So the US can only succeed, in achieving the objectives of the neo-cons, by encouraging Israel to court suicide by provoking Russia to give it such a bloody nose that its long flirtation with Jabotinsky fascism would be ended. Israel would be left with the choice of dissolving itself or of making peace with its neighbours and repairing the crimes of the Nakba. Not easy but not impossible either.
Then the US would have no more business in the middle east and its attempts to establish military domination of the globe would be ended. And everybody would be happy, especially the American people who would have been relieved of the baby minding mission from hell- looking after a megalomaniac delinquent, given to setting fire to everything it sees, starting fights with nations ten times its size and stealing everything it comes across.
They could get back to getting rich again and pursuing happiness, just like young Brett Kavanaugh always did.

Posted by: bevin | Oct 4 2018 3:07 utc | 43

40

Que? The Koumintang and Allies held West China and its access to India. Japan advanced west into Burma from Thailand only to hold their occupation of Malaysia, and no more than two brigades of Indian troops were involved in holding off the occupation of Rangoon.
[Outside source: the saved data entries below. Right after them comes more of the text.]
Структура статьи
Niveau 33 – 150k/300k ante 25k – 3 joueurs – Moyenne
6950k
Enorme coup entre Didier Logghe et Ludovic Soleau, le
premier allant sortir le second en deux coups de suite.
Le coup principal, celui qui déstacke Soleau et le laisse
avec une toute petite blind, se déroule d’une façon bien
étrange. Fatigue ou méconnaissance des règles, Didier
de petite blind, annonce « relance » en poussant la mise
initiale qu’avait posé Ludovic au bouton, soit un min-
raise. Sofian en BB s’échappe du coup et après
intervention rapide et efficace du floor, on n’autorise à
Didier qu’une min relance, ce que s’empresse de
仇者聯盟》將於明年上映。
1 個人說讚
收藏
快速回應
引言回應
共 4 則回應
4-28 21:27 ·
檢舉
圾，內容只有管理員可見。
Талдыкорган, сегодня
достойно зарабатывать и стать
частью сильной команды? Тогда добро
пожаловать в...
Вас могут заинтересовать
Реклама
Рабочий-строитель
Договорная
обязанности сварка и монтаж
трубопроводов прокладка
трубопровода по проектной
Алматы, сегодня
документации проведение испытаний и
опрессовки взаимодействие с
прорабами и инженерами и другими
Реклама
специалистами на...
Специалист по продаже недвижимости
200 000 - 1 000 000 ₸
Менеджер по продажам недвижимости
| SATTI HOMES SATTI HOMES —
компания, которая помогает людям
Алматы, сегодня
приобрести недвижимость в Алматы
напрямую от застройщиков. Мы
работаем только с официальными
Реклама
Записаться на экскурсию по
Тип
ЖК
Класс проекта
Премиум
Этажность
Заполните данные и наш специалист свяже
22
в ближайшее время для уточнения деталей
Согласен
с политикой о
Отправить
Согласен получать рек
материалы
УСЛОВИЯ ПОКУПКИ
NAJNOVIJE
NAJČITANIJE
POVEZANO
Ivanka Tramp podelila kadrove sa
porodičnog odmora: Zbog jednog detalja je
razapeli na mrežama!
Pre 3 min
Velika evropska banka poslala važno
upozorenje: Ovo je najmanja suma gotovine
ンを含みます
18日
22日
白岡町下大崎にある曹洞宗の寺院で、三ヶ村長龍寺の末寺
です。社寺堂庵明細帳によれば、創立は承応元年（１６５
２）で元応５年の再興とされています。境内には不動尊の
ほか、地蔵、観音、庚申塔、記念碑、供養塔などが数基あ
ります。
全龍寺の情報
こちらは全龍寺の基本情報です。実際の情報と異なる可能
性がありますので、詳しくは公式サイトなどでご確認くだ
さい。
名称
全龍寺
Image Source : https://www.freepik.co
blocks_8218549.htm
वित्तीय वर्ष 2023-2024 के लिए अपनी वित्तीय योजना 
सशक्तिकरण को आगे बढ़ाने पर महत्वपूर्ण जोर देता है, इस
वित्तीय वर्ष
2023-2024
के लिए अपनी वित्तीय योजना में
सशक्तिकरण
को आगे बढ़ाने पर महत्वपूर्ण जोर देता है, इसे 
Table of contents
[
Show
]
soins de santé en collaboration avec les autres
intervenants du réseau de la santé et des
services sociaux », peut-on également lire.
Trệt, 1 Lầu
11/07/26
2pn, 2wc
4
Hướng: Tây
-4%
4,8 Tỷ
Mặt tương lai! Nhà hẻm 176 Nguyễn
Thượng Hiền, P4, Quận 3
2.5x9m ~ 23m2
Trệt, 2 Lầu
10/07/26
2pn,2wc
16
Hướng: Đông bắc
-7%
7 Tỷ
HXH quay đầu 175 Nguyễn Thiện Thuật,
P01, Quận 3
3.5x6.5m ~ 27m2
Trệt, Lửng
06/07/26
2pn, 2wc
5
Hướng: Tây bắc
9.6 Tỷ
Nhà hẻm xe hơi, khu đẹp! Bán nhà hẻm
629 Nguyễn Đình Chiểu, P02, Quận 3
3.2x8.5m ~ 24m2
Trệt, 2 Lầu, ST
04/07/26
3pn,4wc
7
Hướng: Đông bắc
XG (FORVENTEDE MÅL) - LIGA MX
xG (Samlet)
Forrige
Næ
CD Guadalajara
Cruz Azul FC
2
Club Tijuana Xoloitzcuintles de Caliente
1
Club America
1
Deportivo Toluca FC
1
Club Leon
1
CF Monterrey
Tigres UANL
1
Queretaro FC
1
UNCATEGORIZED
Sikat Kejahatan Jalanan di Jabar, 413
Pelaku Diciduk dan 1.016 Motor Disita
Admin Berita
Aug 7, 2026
Churchill was otherwise occupied with Battle of Britain, where do you get 'he ordered massacre of millions of Indians' bit?

Link to official war record, please.

Posted by: Anton Worter | Oct 4 2018 3:08 utc | 44

National interests will always dictate behavior, and it will change with the passage of time.   People should not be surprised by treaty withdrawals; it's a normal part of interaction between nations.   The problem is when agenda of special interest groups masquerade as national interests.

Alpi @39:

Don't know about the "coming doom" part, but I agree with the enema suggestion.   Most governments remind me of an insect-mold infested house.   The politicians are the mold while the special interest groups are the termites.   The solution is total demolition of the house.   The tricky part is to avoid bringing down the neighborhood.

Posted by: Ian | Oct 4 2018 3:32 utc | 45

@45 bevin.. the only problem is israel has such a hold on the usa political class, it is going to take a serious wake up call to shake that out of its place of complacency..

Posted by: james | Oct 4 2018 3:34 utc | 46

Why do we have the UN anyway? Nations ratify this and that, sign treaties and make a whole lot of show. And thats about it.
The security council is a joke, it is polariezed and always votes in favor of the hegemon, two members are completely obsolete, France and GB, both countries have all but but declined in standing and importance in the last 4 decades.
Furthermore, any nation that is nuclear armed, does what it pleases, knowing nobody will dare take it on or wage war on it.
And lastly, the US has shed its skin of benevolent benefactor and shown its true face, it does not want a world of sovereign nations, choosing their own and different paths, to a new and better future.
The whole idea of the UN was ok and it probably was thought out idealistically, as was ideas like the ICC and other such organs, but the game is not level as big nations like the US, Russia and China, simply choose to flout what they do not like.

So what is to be learned from this:
Any nation believing in self determination should arm itself to the teeth with nuclear weapons. The complete opposite of what was agreed in the non -proliferation treaty. A treaty that seeks to keep status quo, namely secure the US as a hegemon.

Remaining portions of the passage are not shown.